Разумеется, такой ответ только подогрел его интерес.
Как так?
Пришлось начать издалека:
За историю танатологии было перепробовано множество теорий. Но они ни к чему не привели. Та же гальванизация, о которой вы так презрительно отозвались Несколько десятилетий назад мистер Юре считал, что подобным образом можно оживить человека, погибшего от удушения или утопления. Разумеется, этого было недостаточно: электрическое возбуждение мускулов приводит только к спазматичным движениям, которыми сейчас не обмануть даже простую публику. Первый настоящий прорыв случился семь лет назад: ученый из Гельветских Кантонов, ваш тезка, кстати, заявил, что узнал, как оживлять безжизненную материю. В его лабораторию попало тело человека, за сутки до того воскрешенного дроздами. Довольно ироничная ситуация: духи велели вернуть его в этот мир после аварии, чтобы спустя день он погиб под копытами понесшей лошади. Тогда впервые попытка ресуррекции увенчалась успехом: мужчина вернулся на тридцать девять секунд и успел назвать свое имя, прежде чем окончательно ушел в мир духов. После были проведены всевозможные анализы, чтобы понять, чем он отличался от предыдущих подопытных, и в его крови обнаружилось это вещество.

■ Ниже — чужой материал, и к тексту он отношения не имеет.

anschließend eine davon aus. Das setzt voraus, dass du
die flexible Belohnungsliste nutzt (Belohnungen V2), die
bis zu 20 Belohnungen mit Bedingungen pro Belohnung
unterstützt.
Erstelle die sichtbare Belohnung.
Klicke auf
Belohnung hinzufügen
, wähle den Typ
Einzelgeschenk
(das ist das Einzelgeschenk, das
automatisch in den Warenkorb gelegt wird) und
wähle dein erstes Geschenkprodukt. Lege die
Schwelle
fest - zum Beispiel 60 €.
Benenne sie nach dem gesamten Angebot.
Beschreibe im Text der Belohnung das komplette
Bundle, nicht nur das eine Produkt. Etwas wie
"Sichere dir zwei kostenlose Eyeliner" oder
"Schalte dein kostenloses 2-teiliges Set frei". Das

И вы действительно не знаете, что это за раствор? Вы, должно быть, шутите! Как такое возможно?
Если бы Эйзенхарт подозревал обо всем невозможном, что даровали нам духи, он бы не удивлялся. Увы, бездушнику это было недоступно.
Это невозможно. Лучшие химики мира бьются над загадкой этого вещества уже который год, и пока их вердикт неизменен: что бы это ни было, оно не может существовать. Ни один тест не смог еще дать определенных результатов. Если не верите, поинтересуйтесь на химическом факультете. Только дрозды знают, что это. Но они связаны клятвой и не могут сказать.

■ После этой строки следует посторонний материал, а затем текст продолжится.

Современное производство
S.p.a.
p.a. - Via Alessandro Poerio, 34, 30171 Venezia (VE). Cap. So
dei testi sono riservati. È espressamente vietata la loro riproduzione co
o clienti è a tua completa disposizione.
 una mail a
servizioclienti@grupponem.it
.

Закончив с насосом, я кинул взгляд на Эйзенхарта: у того был вид мальчишки, которому поведали сказку, и теперь он не знает, верить ей или нет. Я промолчал и не стал добавлять, что уверен: это вещество не имеет материальной, объяснимой природы. Восемь лет я проработал по соседству от шатра дроздов и ни разу не видел в их святилище медицинского оборудования. То, что они делали, как они воскрешали погибших, совершалось по воле духов, а не в соответствии с современной наукой. Оставив Виктора в одиночестве, я вышел в помещение морга.
Все готово, объявил я. Можем начинать. Мортимер еще не вернулся?
Брэмли вызвался сходить за ним, и вскоре мы собрались вокруг стола. Я поместил в стоявший в изголовье фонограф новый восковой валик и отошел в сторону.